Formerly called Academy Square on Vine, the project at 1341 North Vine Street has a more than 150,000-sf footprint (the size of an entire city block) and more than 1 million-sf of total area. The project comprises four mixed-use spaces along with a 20-story residential tower, all of which sit over a three-story underground concrete podium structure.
The mixed-use spaces include two multi-story office buildings, a 165-seat high-performance theater, and a single-story retail space. The four-story commercial/retail buildings have approximately 260,000-sf of creative office space and another 20,000-sf of retail space, all of which has been leased by Netflix.
The 20-story, 193-unit residential tower has a footprint of 12,000-sf and 216,000-sf of total space. Type I, poured-in-place concrete construction with post-tensioned flat slabs and concrete shear walls were utilized for the parking garage, podium level, office buildings, and residential tower, while the retail buildings are a combination of steel framing and masonry construction.
The project had an aggressive schedule and required significant coordination between all disciplines.

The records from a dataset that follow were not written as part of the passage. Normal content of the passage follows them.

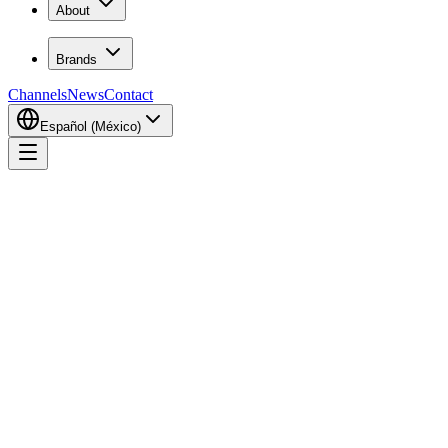
About
Brands
Channels
News
Contact
Español (México)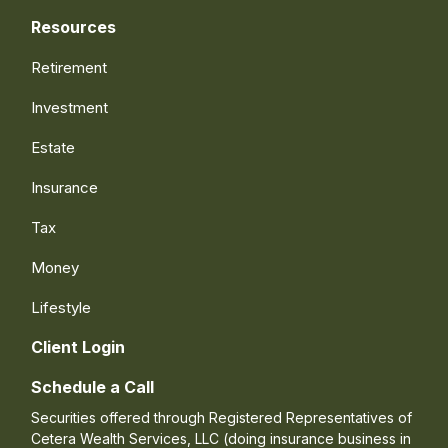
Resources
Retirement
Investment
Estate
Insurance
Tax
Money
Lifestyle
Client Login
Schedule a Call
Securities offered through Registered Representatives of
Cetera Wealth Services, LLC (doing insurance business in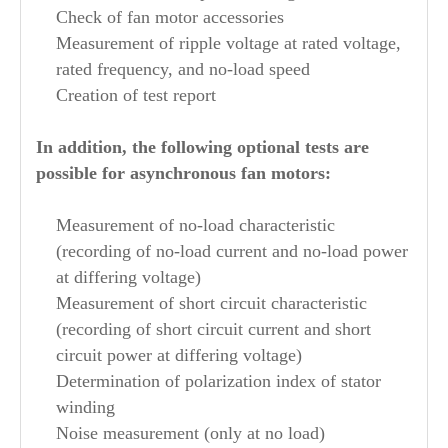
Check of fan motor accessories
Measurement of ripple voltage at rated voltage,
rated frequency, and no-load speed
Creation of test report
In addition, the following optional tests are
possible for asynchronous fan motors:
Measurement of no-load characteristic
(recording of no-load current and no-load power
at differing voltage)
Measurement of short circuit characteristic
(recording of short circuit current and short
circuit power at differing voltage)
Determination of polarization index of stator
winding
Noise measurement (only at no load)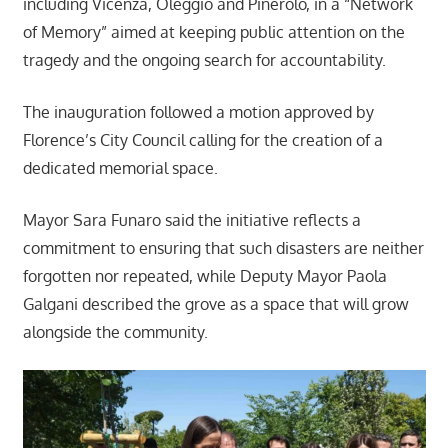
including Vicenza, Oleggio and Pinerolo, in a “Network
of Memory” aimed at keeping public attention on the
tragedy and the ongoing search for accountability.
The inauguration followed a motion approved by
Florence’s City Council calling for the creation of a
dedicated memorial space.
Mayor Sara Funaro said the initiative reflects a
commitment to ensuring that such disasters are neither
forgotten nor repeated, while Deputy Mayor Paola
Galgani described the grove as a space that will grow
alongside the community.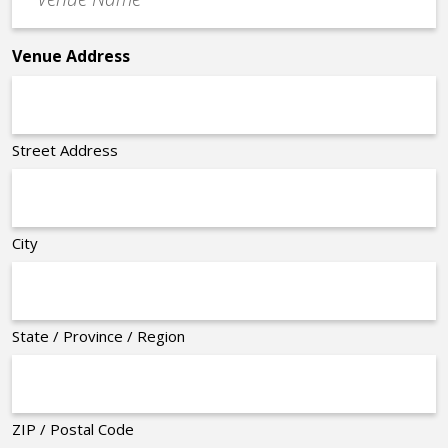
Name
*
Venue Address
Street Address
City
State / Province / Region
ZIP / Postal Code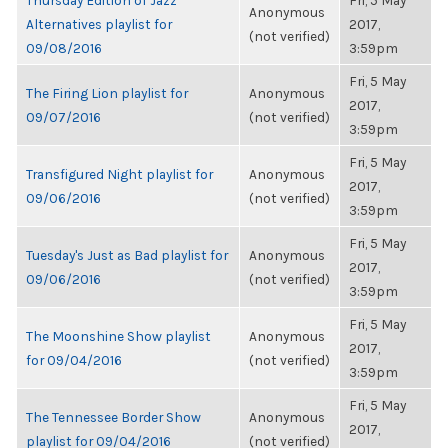
Thursday Edition of Jazz
Fri, 5 May
Anonymous
Alternatives playlist for
2017,
(not verified)
09/08/2016
3:59pm
Fri, 5 May
The Firing Lion playlist for
Anonymous
2017,
09/07/2016
(not verified)
3:59pm
Fri, 5 May
Transfigured Night playlist for
Anonymous
2017,
09/06/2016
(not verified)
3:59pm
Fri, 5 May
Tuesday's Just as Bad playlist for
Anonymous
2017,
09/06/2016
(not verified)
3:59pm
Fri, 5 May
The Moonshine Show playlist
Anonymous
2017,
for 09/04/2016
(not verified)
3:59pm
Fri, 5 May
The Tennessee Border Show
Anonymous
2017,
playlist for 09/04/2016
(not verified)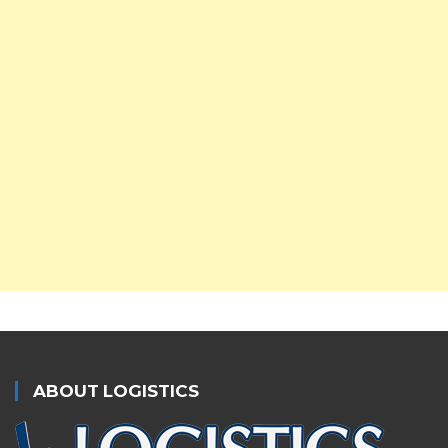
ABOUT LOGISTICS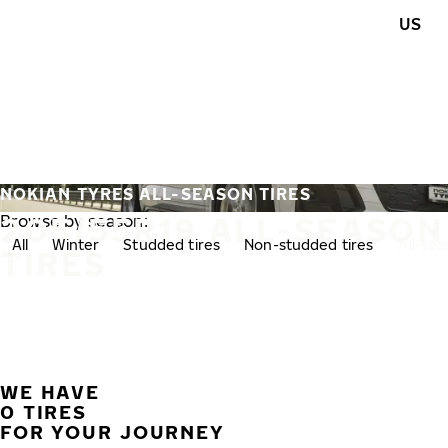
Skip to main content
US
Home
NOKIAN TYRES ALL-SEASON TIRES
205/55R19 ALL-SEASON
Browse by season:
All
Winter
Studded tires
Non-studded tires
All-se
TIRES
WE HAVE
0 TIRES
FOR YOUR JOURNEY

With the lease of the space by Netflix, significant changes to the project were required, including the additions of three bridges between the main office buildings, new stair structures both internally and externally to the buildings, and the renovation/modification of one retail/office building into the acoustically isolated high-performance theater.
The theater includes a steel-framed structure isolated from the concrete podium and parking structure below as well as the steel-framed main structure of the theater surrounding it. This isolated structure sits above more than 40 neoprene isolation pads with steel connection seats that allow movement and deflection in six directions while also providing lateral restraint in a seismic event. This required careful coordination with the owner, tenant, architect, acoustic engineer, and MEP teams to maintain the required isolation above the concrete podium building and ensure no short circuits in the acoustic/vibration system were present. The result is a world-class performance theater.